Is there a fee for inspections & what is the difference between a Tahoe Only and a Tahoe In & Out sticker?
Yes, there is an ANNUAL fee for motorized watercraft inspections. Click here for the fee structure. There is currently NO FEE for inspection and decontamination of non-motorized canoes, kayaks and paddleboards. Visit TahoeKeepers.org for information on non-motorized inspection requirements and to learn how to “self-inspect” paddle watercraft.
Tahoe In & Out stickers are eligible for unlimited inspections during the calendar year; decontamination fees may still apply. Single Inspection Pass  is good for 1 inspection and valid for 7 consecutive days of sealing and unsealing at Tahoe launch facilities; decontamination fees may apply. Tahoe Only stickers are reserved for Tahoe wire inspection sealed boats from previous seasons that plan to only launch in Lake Tahoe during the calendar. Boats with current Tahoe Only stickers that DO NOT have an intact Tahoe wire inspection seal will be required to visit one of the roadside inspection stations for an inspection prior to launching and will be required to upgrade their sticker to a Tahoe In & Out for the difference of the fee at that time; decontamination fees may apply.
How long does an inspection take & what should I expect when I arrive at the inspection station?
Inspections are done on a first-come first-served basis and they only take a few minutes if you come prepared. Clean, Drain & Dry your boat after every use–including the engine outdrive, bilge, ballast tanks, live wells and storage compartments including their contents. Clean up any oil, dirt or debris inside bilges and storage compartments, and remove all items inside these compartments prior to arriving for your inspection.
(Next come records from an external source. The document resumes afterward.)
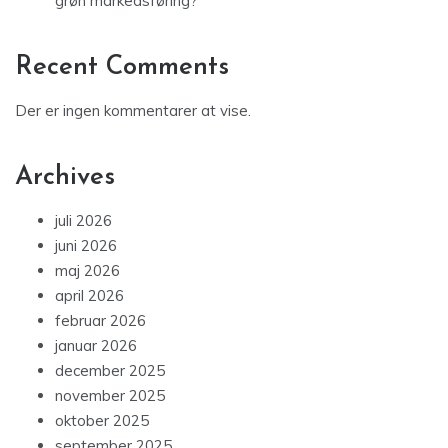
grøn markedsføring?
Recent Comments
Der er ingen kommentarer at vise.
Archives
juli 2026
juni 2026
maj 2026
april 2026
februar 2026
januar 2026
december 2025
november 2025
oktober 2025
september 2025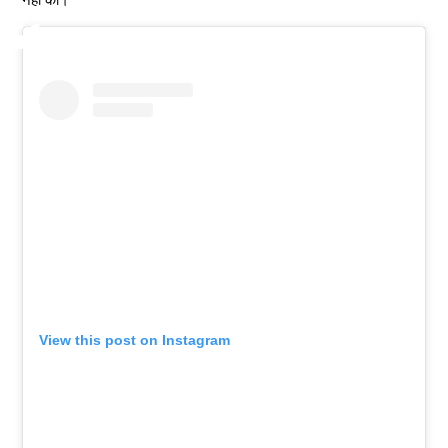
View this post on Instagram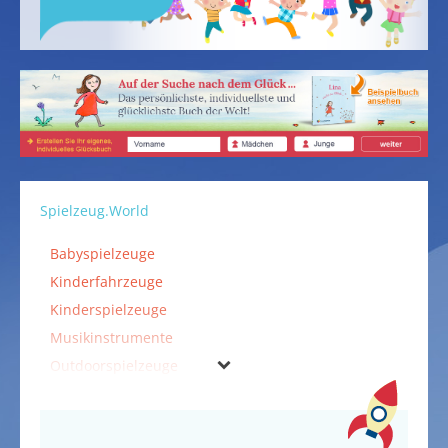
Spielzeug.World
Babyspielzeuge
Kinderfahrzeuge
Kinderspielzeuge
Musikinstrumente
Outdoorspielzeuge
Spielzeuge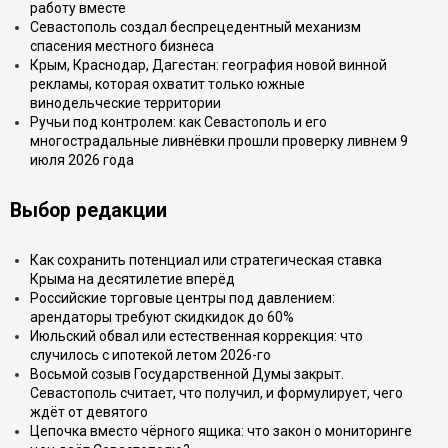
работу вместе
Севастополь создал беспрецедентный механизм
спасения местного бизнеса
Крым, Краснодар, Дагестан: география новой винной
рекламы, которая охватит только южные
винодельческие территории
Ручьи под контролем: как Севастополь и его
многострадальные ливнёвки прошли проверку ливнем 9
июля 2026 года
Выбор редакции
Как сохранить потенциал или стратегическая ставка
Крыма на десятилетие вперёд
Российские торговые центры под давлением:
арендаторы требуют скидкидок до 60%
Июльский обвал или естественная коррекция: что
случилось с ипотекой летом 2026-го
Восьмой созыв Государственной Думы закрыт.
Севастополь считает, что получил, и формулирует, чего
ждёт от девятого
Цепочка вместо чёрного ящика: что закон о мониторинге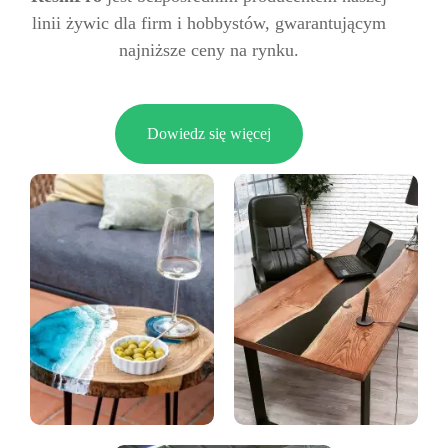
linii żywic dla firm i hobbystów, gwarantującym
najniższe ceny na rynku.
Dowiedz się więcej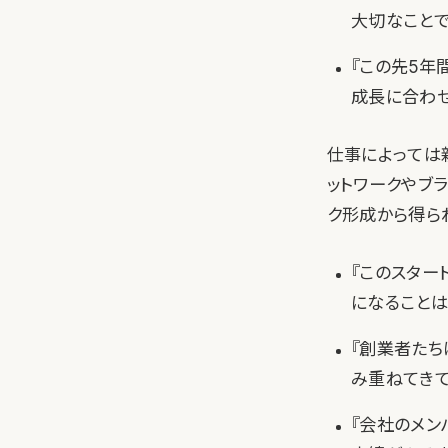
大切なことで
『この先5年
成長に合わせ
仕事によっては
ットワークやブ
ク形成から得ら
『このスター
になることは
『創業者たち
み重ねてきて
『会社のメン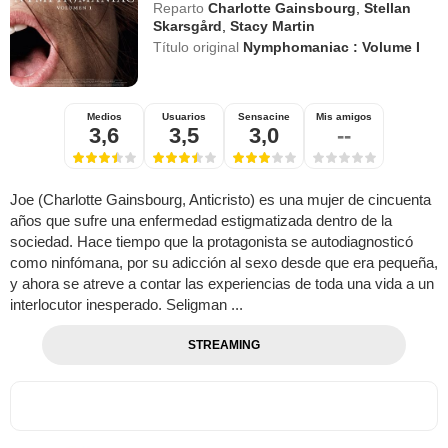
Reparto
Charlotte Gainsbourg
,
Stellan
Skarsgård
,
Stacy Martin
Título original
Nymphomaniac : Volume I
Medios
Usuarios
Sensacine
Mis amigos
3,6
3,5
3,0
--
Joe (Charlotte Gainsbourg, Anticristo) es una mujer de cincuenta
años que sufre una enfermedad estigmatizada dentro de la
sociedad. Hace tiempo que la protagonista se autodiagnosticó
como ninfómana, por su adicción al sexo desde que era pequeña,
y ahora se atreve a contar las experiencias de toda una vida a un
interlocutor inesperado. Seligman ...
STREAMING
Make sure all systems are operational, including batteries, engine(s), pumps, etc.

At the inspection stations you will be greeted by a certified Watercraft Inspector. They will ask you a few questions about your boat and launching history. Then they will physically look and feel for evidence of aquatic invasive species (AIS) inside all compartments of your vessel, including but not limited to the anchor, all bilge & storage compartments, ballast tanks or bladders, ropes & fenders, live or bait wells, etc. They will also inspect the outside of your vessels hull, including the trailer, as well as the engine outdrive & intakes. Once the inspection process is complete, the inspector will inform you if they will need to perform a decontamination, which includes flushing all areas needing decontamination with 140 degree hot water to kill any remaining AIS.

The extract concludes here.